Dvc: ssh: support scp-like relpaths in urls

Created on 4 Jul 2020  ·  7Comments  ·  Source: iterative/dvc

Bug Report

Machine 1 (macos):

dvc version

console
DVC version: 1.1.7
Python version: 3.7.6
Platform: Darwin-19.5.0-x86_64-i386-64bit
Binary: False
Package: pip
Supported remotes: http, https, ssh
Cache: reflink - supported, hardlink - supported, symlink - supported
Repo: dvc, git

Machine 2 (ubuntu):

dvc version

DVC version: 1.1.2
Python version: 3.8.2
Platform: Linux-5.4.0-39-generic-x86_64-with-glibc2.29
Binary: False
Package: pip
Supported remotes: gdrive, http, https, ssh
Filesystem type (workspace): ('ext4', '/dev/nvme0n1p2')

Same problem on both machines:

dvc push -v

failed to upload '.dvc/cache/ff/a857a0b16c937f60da296bcd3a337e' to 'ssh://user@server/dvc/datasets/ff/a857a0b16c937f60da296bcd3a337e' - unable to create remote directory '/dvc': [Errno 13] Permission denied
------------------------------------------------------------
Traceback (most recent call last):
  File "/usr/local/lib/python3.7/site-packages/dvc/remote/ssh/connection.py", line 113, in makedirs
    self.sftp.mkdir(path)
  File "/usr/local/lib/python3.7/site-packages/paramiko/sftp_client.py", line 460, in mkdir
    self._request(CMD_MKDIR, path, attr)
  File "/usr/local/lib/python3.7/site-packages/paramiko/sftp_client.py", line 813, in _request
    return self._read_response(num)
  File "/usr/local/lib/python3.7/site-packages/paramiko/sftp_client.py", line 865, in _read_response
    self._convert_status(msg)
  File "/usr/local/lib/python3.7/site-packages/paramiko/sftp_client.py", line 896, in _convert_status
    raise IOError(errno.EACCES, text)
PermissionError: [Errno 13] Permission denied

The above exception was the direct cause of the following exception:

Traceback (most recent call last):
  File "/usr/local/lib/python3.7/site-packages/dvc/remote/local.py", line 328, in wrapper
    func(from_info, to_info, *args, **kwargs)
  File "/usr/local/lib/python3.7/site-packages/dvc/remote/base.py", line 431, in upload
    no_progress_bar=no_progress_bar,
  File "/usr/local/lib/python3.7/site-packages/dvc/remote/ssh/__init__.py", line 268, in _upload
    no_progress_bar=no_progress_bar,
  File "/usr/local/lib/python3.7/site-packages/dvc/remote/ssh/connection.py", line 214, in upload
    self.makedirs(posixpath.dirname(dest))
  File "/usr/local/lib/python3.7/site-packages/dvc/remote/ssh/connection.py", line 109, in makedirs
    self.makedirs(head)
  File "/usr/local/lib/python3.7/site-packages/dvc/remote/ssh/connection.py", line 109, in makedirs
    self.makedirs(head)
  File "/usr/local/lib/python3.7/site-packages/dvc/remote/ssh/connection.py", line 120, in makedirs
    ) from exc
dvc.exceptions.DvcException: unable to create remote directory '/dvc'
------------------------------------------------------------

What have I found and how I fix it:

The problem is that in ssh/connection.py/makedirs parameter path comes like /dvc starts with /, this path then passed to paramiko and it can't make dir with / prefix, permission denied error appears.
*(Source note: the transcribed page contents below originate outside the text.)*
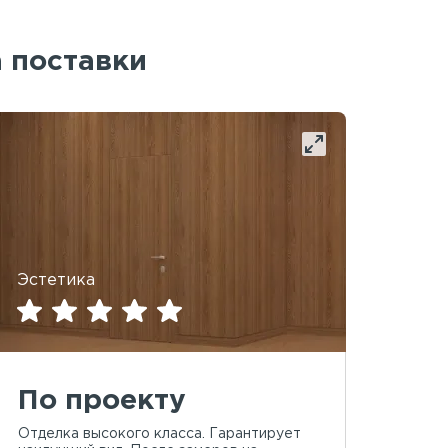
а поставки
Эстетика
По проекту
Отделка высокого класса. Гарантирует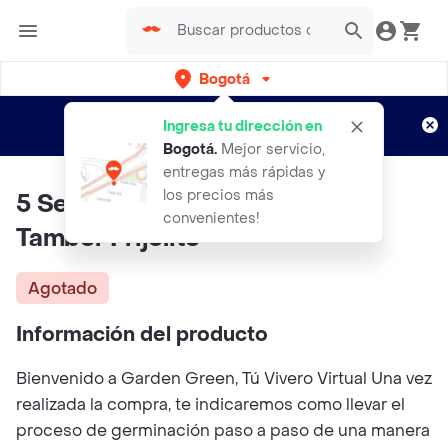
Bogotá
Regístrate
¿Nuevo en Rappi?
y disfruta de
Ingresa tu dirección en
envíos gratis por semanas
Aplican TyC
Bogotá
.
Mejor servicio,
entregas más rápidas y
los precios más
5 Semillas Orgánicas De Árbol
convenientes!
Tambor Frijolito
Agotado
Información del producto
Bienvenido a Garden Green, Tú Vivero Virtual Una vez
realizada la compra, te indicaremos como llevar el
proceso de germinación paso a paso de una manera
Same behavior if you try

$ mkdir /dvc
$ mkdir: cannot create directory ‘/dvc’: Permission denied

So when I do this:

remote/ssh/connection.py

def makedirs(self, path):
        # Single stat call will say whether this is a dir, a file or a link

        if path.startswith('/'):
            path = path[1:]
        st_mode = self.st_mode(path)
        ......

The problem with makedir is solved!

Then the new one appears:

2020-07-04 13:57:57,288 ERROR: failed to upload '.dvc/cache/1d/7f483312a6e63bf4ebb06cff427a9c' to 'ssh://user@server/dvc/datasets/1d/7f483312a6e63bf4ebb06cff427a9c' - [Errno 2] No such file
------------------------------------------------------------
Traceback (most recent call last):
  File "/usr/local/lib/python3.7/site-packages/dvc/remote/local.py", line 328, in wrapper
    func(from_info, to_info, *args, **kwargs)
  File "/usr/local/lib/python3.7/site-packages/dvc/remote/base.py", line 431, in upload
    no_progress_bar=no_progress_bar,
  File "/usr/local/lib/python3.7/site-packages/dvc/remote/ssh/__init__.py", line 268, in _upload
    no_progress_bar=no_progress_bar,
  File "/usr/local/lib/python3.7/site-packages/dvc/remote/ssh/connection.py", line 225, in upload
    self.sftp.put(src, tmp_file, callback=pbar.update_to)
  File "/usr/local/lib/python3.7/site-packages/paramiko/sftp_client.py", line 759, in put
    return self.putfo(fl, remotepath, file_size, callback, confirm)
  File "/usr/local/lib/python3.7/site-packages/paramiko/sftp_client.py", line 714, in putfo
    with self.file(remotepath, "wb") as fr:
  File "/usr/local/lib/python3.7/site-packages/paramiko/sftp_client.py", line 372, in open
    t, msg = self._request(CMD_OPEN, filename, imode, attrblock)
  File "/usr/local/lib/python3.7/site-packages/paramiko/sftp_client.py", line 813, in _request
    return self._read_response(num)
  File "/usr/local/lib/python3.7/site-packages/paramiko/sftp_client.py", line 865, in _read_response
    self._convert_status(msg)
  File "/usr/local/lib/python3.7/site-packages/paramiko/sftp_client.py", line 894, in _convert_status
    raise IOError(errno.ENOENT, text)
FileNotFoundError: [Errno 2] No such file
------------------------------------------------------------

The problem is the same, remote path starts with / and paramiko cant load it. So the fix is same (but in 2 places)

remote/ssh/connection.py

def upload(self, src, dest, no_progress_bar=False, progress_title=None):

        self.makedirs(posixpath.dirname(dest))
        tmp_file = tmp_fname(dest)

        # FIX
        if tmp_file.startswith('/'):
            tmp_file = tmp_file[1:]
        # ------

        if not progress_title:
            progress_title = posixpath.basename(dest)

        with Tqdm(
            desc=progress_title, disable=no_progress_bar, bytes=True
        ) as pbar:
            self.sftp.put(src, tmp_file, callback=pbar.update_to)

        # FIX
        if dest.startswith('/'):
            dest = dest[1:]
        # ------

        self.sftp.rename(tmp_file, dest)

And now push works well.

P.S.
I think this fix is too stride forward to be high quality, so I can make a pull request or after OK from you either after comment on how to make it better.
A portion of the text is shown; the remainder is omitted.